**What is expected**
What lines below contain the word "يونيو"? Please pull each one out.

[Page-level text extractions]
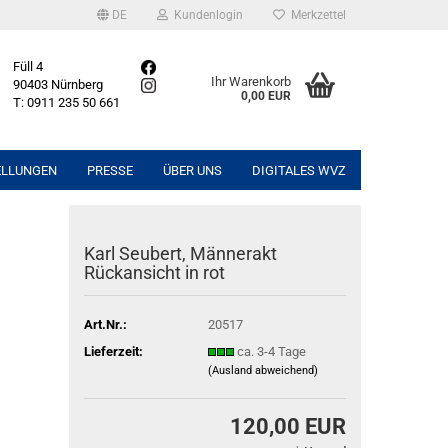
DE
Kundenlogin
Merkzettel
Füll 4
Ihr Warenkorb
90403 Nürnberg
0,00 EUR
T: 0911 235 50 661
ELLUNGEN
PRESSE
ÜBER UNS
DIGITALES WVZ
Karl Seubert, Männerakt
Rückansicht in rot
Art.Nr.:
20517
Lieferzeit:
ca. 3-4 Tage
(Ausland abweichend)
120,00 EUR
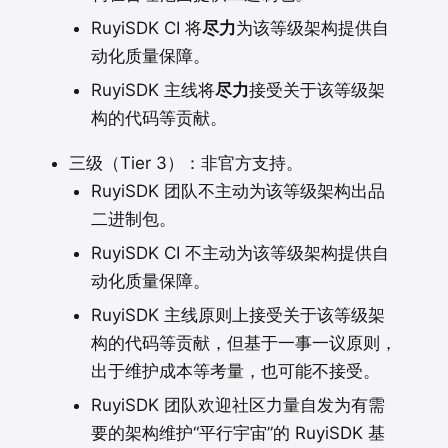
RuyiSDK CI 将
尽力
为该等级架构提供自
动化质量保障。
RuyiSDK 主线将
尽力
接受关于该等级架
构的代码等贡献。
三级（Tier 3）：非官方支持。
RuyiSDK 团队不主动为该等级架构出品
二进制包。
RuyiSDK CI 不主动为该等级架构提供自
动化质量保障。
RuyiSDK 主线原则上接受关于该等级架
构的代码等贡献，但基于一事一议原则，
出于维护成本等考量，也可能不接受。
RuyiSDK 团队欢迎社区力量自发为有需
要的架构维护“平行宇宙”的 RuyiSDK 基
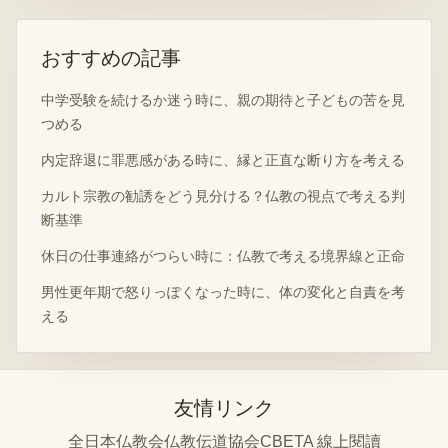
おすすめの記事
中学受験を続けるか迷う時に、親の期待と子どもの苦を見
つめる
内定辞退に罪悪感がある時に、縁と正直な断り方を考える
カルト宗教の勧誘をどう見分ける？仏教の視点で考える判
断基準
休日の仕事連絡がつらい時に：仏教で考える境界線と正命
男性更年期で怒りっぽくなった時に、体の変化と自責を考
える
友情リンク
全日本仏教会
仏教伝道協会
CBETA 線上閱讀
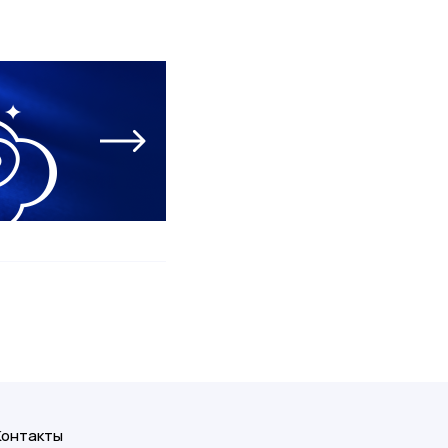
Контакты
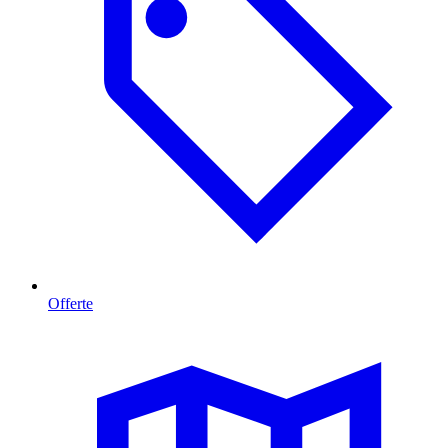
Offerte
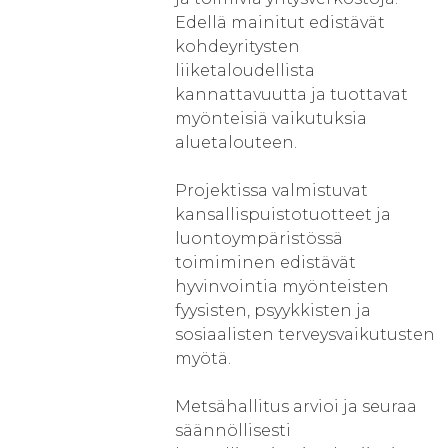
Edellä mainitut edistävät
kohdeyritysten
liiketaloudellista
kannattavuutta ja tuottavat
myönteisiä vaikutuksia
aluetalouteen.
Projektissa valmistuvat
kansallispuistotuotteet ja
luontoympäristössä
toimiminen edistävät
hyvinvointia myönteisten
fyysisten, psyykkisten ja
sosiaalisten terveysvaikutusten
myötä.
Metsähallitus arvioi ja seuraa
säännöllisesti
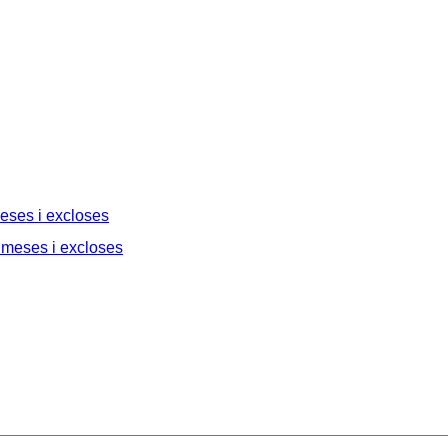
meses i excloses
dmeses i excloses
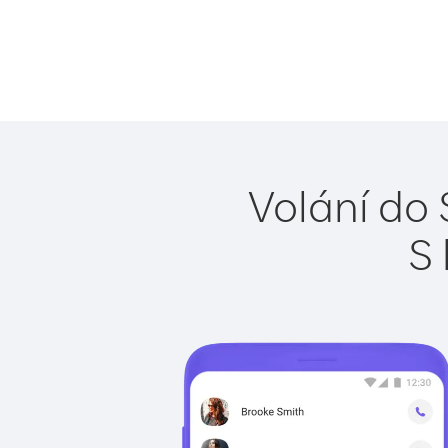
Volání do 
S 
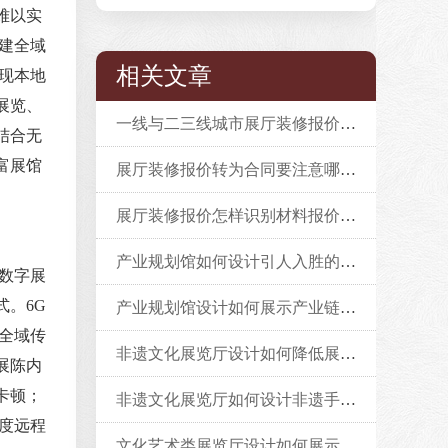
难以实
建全域
相关文章
现本地
展览、
一线与二三线城市展厅装修报价差异率及成因探析
结合无
富展馆
展厅装修报价转为合同要注意哪些条款？
展厅装修报价怎样识别材料报价中的水分？
产业规划馆如何设计引人入胜的序厅？
数字展
。6G
产业规划馆设计如何展示产业链关系？
全域传
非遗文化展览厅设计如何降低展览厅的运营成本？
展陈内
卡顿；
非遗文化展览厅如何设计非遗手工艺工作坊？
度远程
文化艺术类展览厅设计如何展示易损文物（古籍/纺织品）？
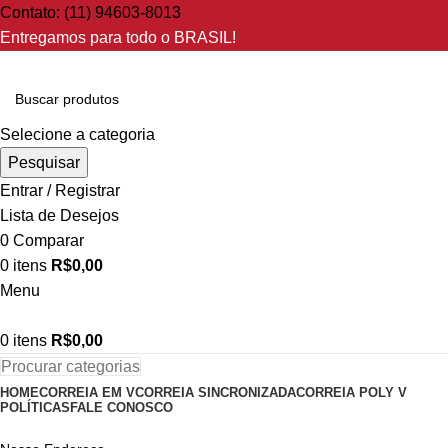
Contato: (11) 94603-8013
Entregamos para todo o BRASIL!
Selecione a categoria
Pesquisar
Entrar / Registrar
Lista de Desejos
0
Comparar
0
itens
R$
0,00
Menu
0
itens
R$
0,00
Procurar categorias
HOME
CORREIA EM V
CORREIA SINCRONIZADA
CORREIA POLY V
POLÍTICAS
FALE CONOSCO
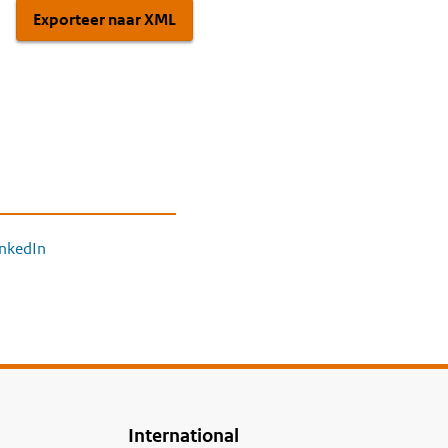
Exporteer naar XML
inkedIn
International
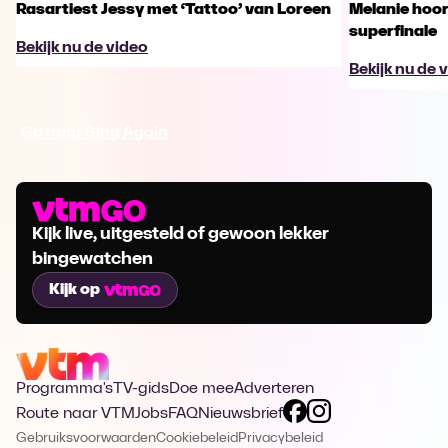
Rasartiest Jessy met ‘Tattoo’ van Loreen
Melanie hoort
superfinale
Bekijk nu de video
Bekijk nu de 
Ga naar Sing Again
Kijk live, uitgesteld of gewoon lekker
bingewatchen
Kijk op
Programma's
TV-gids
Doe mee
Adverteren
Route naar VTM
Jobs
FAQ
Nieuwsbrief
Gebruiksvoorwaarden
Cookiebeleid
Privacybeleid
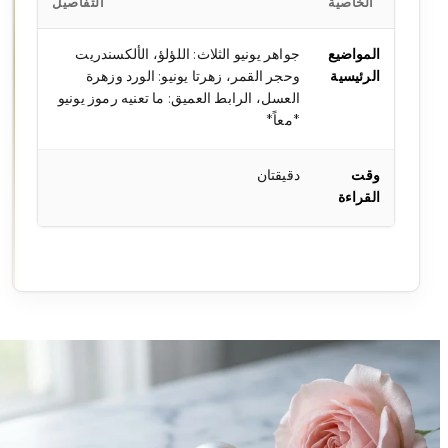
الخاصية
التفاصيل
المواضيع
جواهر يونيو الثلاث: اللؤلؤ، الألكسندريت
الرئيسية
وحجر القمر، زهرتا يونيو: الورد وزهرة
العسل، الرابط العميق: ما تعنيه رموز يونيو
*معاً*
وقت
دقيقتان
القراءة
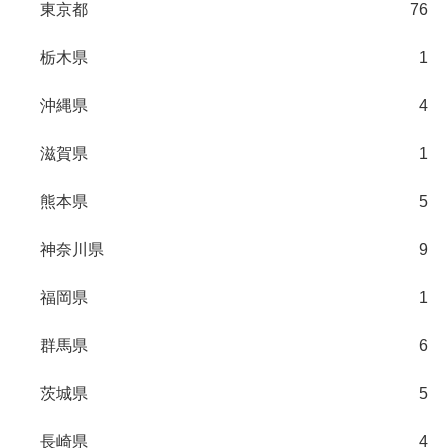
東京都
76
栃木県
1
沖縄県
4
滋賀県
1
熊本県
5
神奈川県
9
福岡県
1
群馬県
6
茨城県
5
長崎県
4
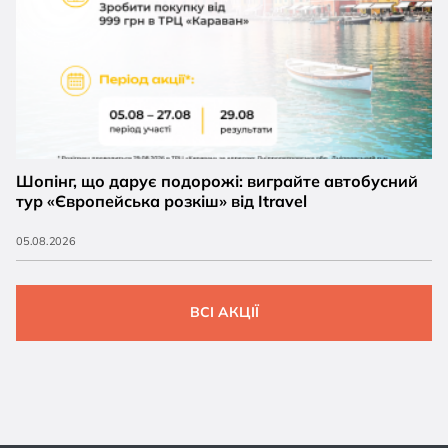
Шопінг, що дарує подорожі: виграйте автобусний
тур «Європейська розкіш» від Itravel
05.08.2026
ВСІ АКЦІЇ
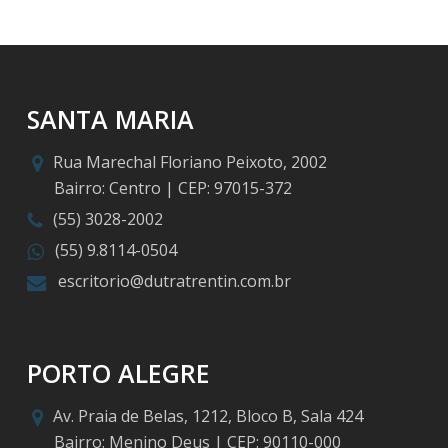
SANTA MARIA
Rua Marechal Floriano Peixoto, 2002
Bairro: Centro | CEP: 97015-372
(55) 3028-2002
(55) 9.8114-0504
escritorio@dutratrentin.com.br
PORTO ALEGRE
Av. Praia de Belas, 1212, Bloco B, Sala 424
Bairro: Menino Deus | CEP: 90110-000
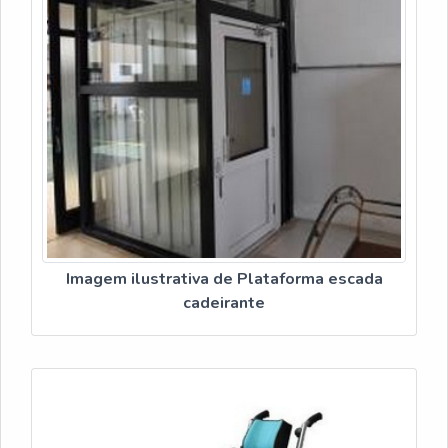
Imagem ilustrativa de Plataforma escada
cadeirante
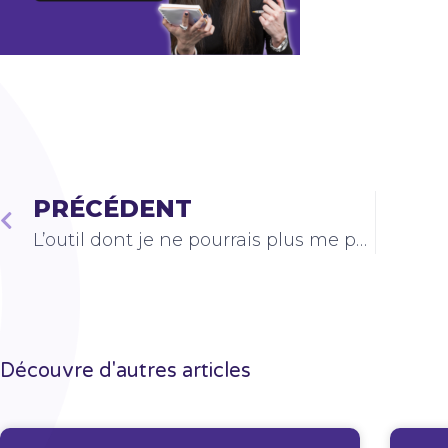
PRÉCÉDENT
L’outil dont je ne pourrais plus me passer
Découvre d'autres articles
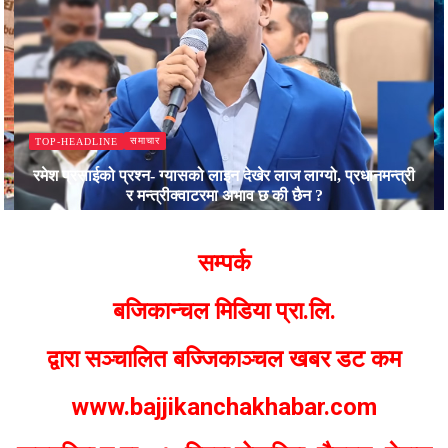
समाचार
TOP-HEADLINE
रमेश प्रसाईको प्रश्न- ग्यासको लाइन देखेर लाज लाग्यो, प्रधानमन्त्री
र मन्त्रीक्वाटरमा अभाव छ की छैन ?
Bajjikanchal Desk
सम्पर्क
बजिकान्चल मिडिया प्रा.लि.
द्वारा सञ्चालित बज्जिकाञ्चल खबर डट कम
www.bajjikanchakhabar.com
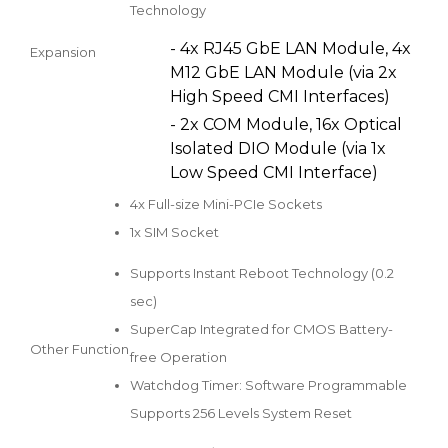
Technology
- 4x RJ45 GbE LAN Module, 4x
Expansion
M12 GbE LAN Module (via 2x
High Speed CMI Interfaces)
- 2x COM Module, 16x Optical
Isolated DIO Module (via 1x
Low Speed CMI Interface)
4x Full-size Mini-PCIe Sockets
1x SIM Socket
Supports Instant Reboot Technology (0.2
sec)
SuperCap Integrated for CMOS Battery-
Other Function
free Operation
Watchdog Timer: Software Programmable
Supports 256 Levels System Reset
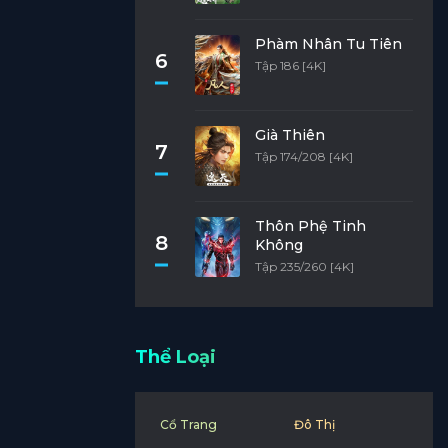
Phàm Nhân Tu Tiên
6
Tập 186 [4K]
Già Thiên
7
Tập 174/208 [4K]
Thôn Phệ Tinh
8
Không
Tập 235/260 [4K]
Thể Loại
Cổ Trang
Đô Thị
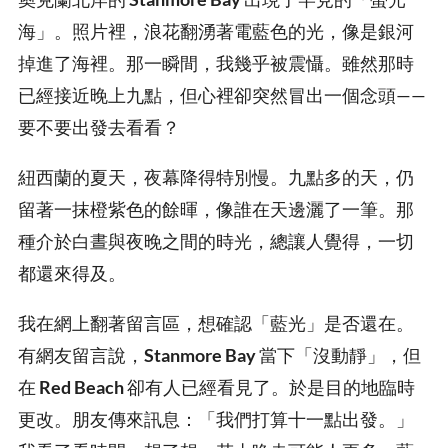
海」。照片裡，浪花翻湧著電藍色的光，像是銀河
掉進了海裡。那一瞬間，我幾乎被震懾。雖然那時
已經接近晚上九點，但心裡卻突然冒出一個念頭——
要不要出發去看看？
紐西蘭的夏天，夜幕降得特別慢。九點多的天，仍
留著一抹橙紫色的餘暉，像誰在天邊灑了一筆。那
種介於白晝與夜晚之間的時光，總讓人覺得，一切
都還來得及。
我在網上翻著留言區，想確認「藍光」是否還在。
有網友留言說，
Stanmore Bay
當下「沒動靜」，但
在
Red Beach
卻有人已經看見了。於是目的地臨時
更改。朋友傳來訊息：「我們打算十一點出發。」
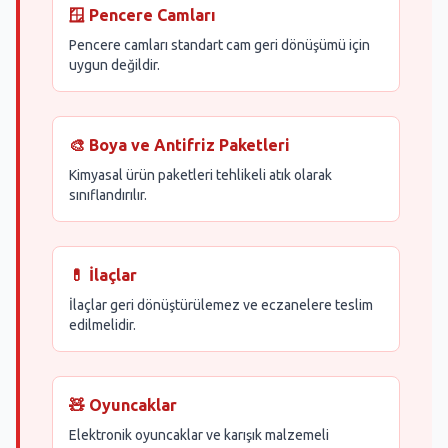
🪟 Pencere Camları
Pencere camları standart cam geri dönüşümü için
uygun değildir.
🎨 Boya ve Antifriz Paketleri
Kimyasal ürün paketleri tehlikeli atık olarak
sınıflandırılır.
💊 İlaçlar
İlaçlar geri dönüştürülemez ve eczanelere teslim
edilmelidir.
🧸 Oyuncaklar
Elektronik oyuncaklar ve karışık malzemeli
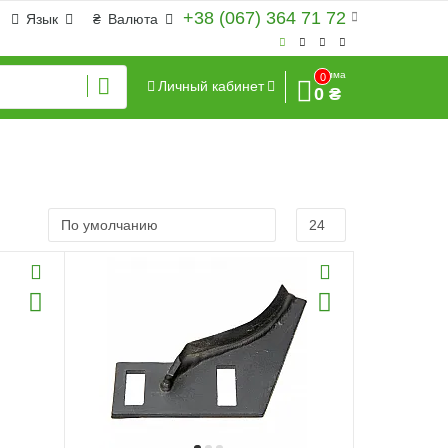
+38 (067) 364 71 72
Язык
₴
Валюта
Сумма
0
Личный кабинет
0 ₴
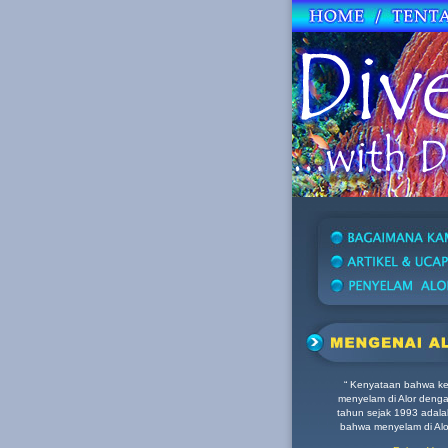
“ Kenyataan bahwa ke
menyelam di Alor dengan
tahun sejak 1993 adala
bahwa menyelam di Alor 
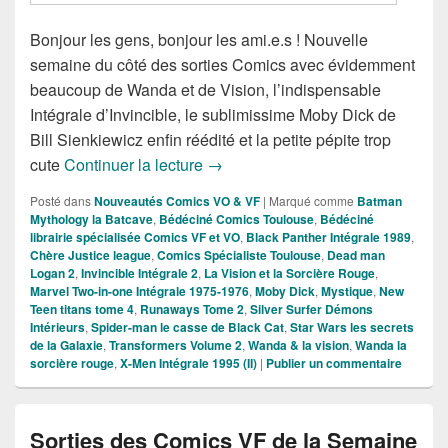
Bonjour les gens, bonjour les ami.e.s ! Nouvelle
semaine du côté des sorties Comics avec évidemment
beaucoup de Wanda et de Vision, l’indispensable
Intégrale d’Invincible, le sublimissime Moby Dick de
Bill Sienkiewicz enfin réédité et la petite pépite trop
Sorties des Comics VF de la Sema
cute
Continuer la lecture
→
Posté dans
Nouveautés Comics VO & VF
|
Marqué comme
Batman
Mythology la Batcave
,
Bédéciné Comics Toulouse
,
Bédéciné
librairie spécialisée Comics VF et VO
,
Black Panther Intégrale 1989
,
Chère Justice league
,
Comics Spécialiste Toulouse
,
Dead man
Logan 2
,
Invincible Intégrale 2
,
La Vision et la Sorcière Rouge
,
Marvel Two-in-one Intégrale 1975-1976
,
Moby Dick
,
Mystique
,
New
Teen titans tome 4
,
Runaways Tome 2
,
Silver Surfer Démons
Intérieurs
,
Spider-man le casse de Black Cat
,
Star Wars les secrets
de la Galaxie
,
Transformers Volume 2
,
Wanda & la vision
,
Wanda la
sorcière rouge
,
X-Men Intégrale 1995 (II)
|
Publier un commentaire
Sorties des Comics VF de la Semaine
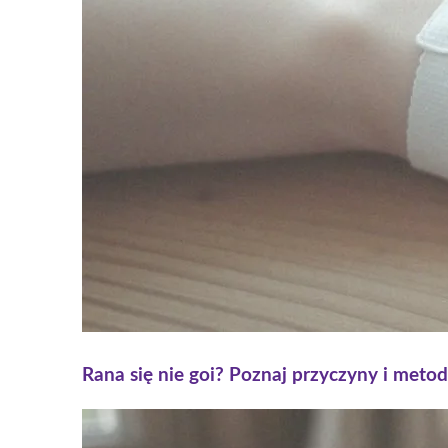
Rana się nie goi? Poznaj przyczyny i metod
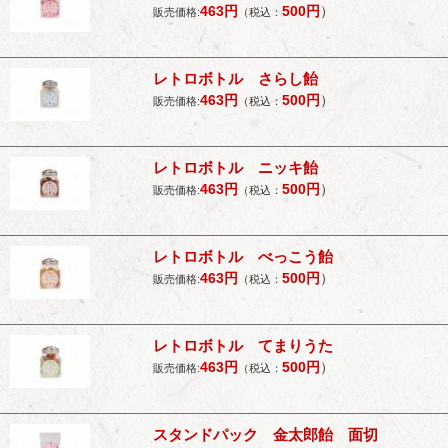
463
円
500
円
）
販売価格:
（税込：
レトロボトル さらし飴
463
円
500
円
）
販売価格:
（税込：
レトロボトル ニッキ飴
463
円
500
円
）
販売価格:
（税込：
レトロボトル べっこう飴
463
円
500
円
）
販売価格:
（税込：
レトロボトル てまりうた
463
円
500
円
）
販売価格:
（税込：
スタンドパック 金太郎飴 面切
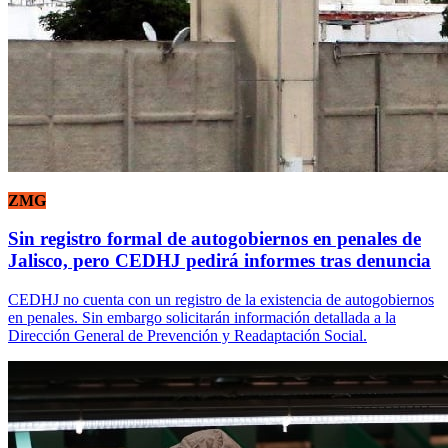
ZMG
Sin registro formal de autogobiernos en penales de
Jalisco, pero CEDHJ pedirá informes tras denuncia
CEDHJ no cuenta con un registro de la existencia de autogobiernos
en penales. Sin embargo solicitarán información detallada a la
Dirección General de Prevención y Readaptación Social.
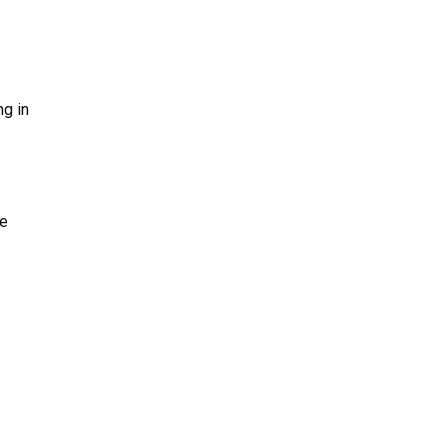
g in
re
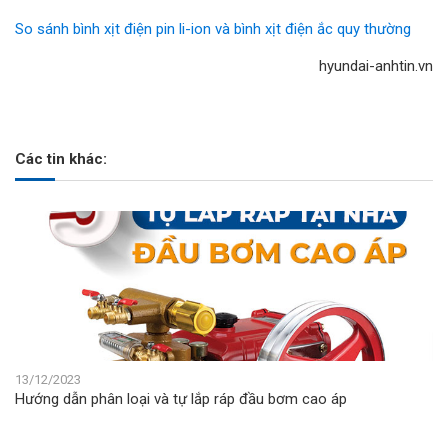
So sánh bình xịt điện pin li-ion và bình xịt điện ắc quy thường
hyundai-anhtin.vn
Các tin khác:
13/12/2023
Hướng dẫn phân loại và tự lắp ráp đầu bơm cao áp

**Exercise result**
جواهر يونيو الثلاث: اللؤلؤ، الألكسندريت
وحجر القمر، زهرتا يونيو: الورد وزهرة
العسل، الرابط العميق: ما تعنيه رموز يونيو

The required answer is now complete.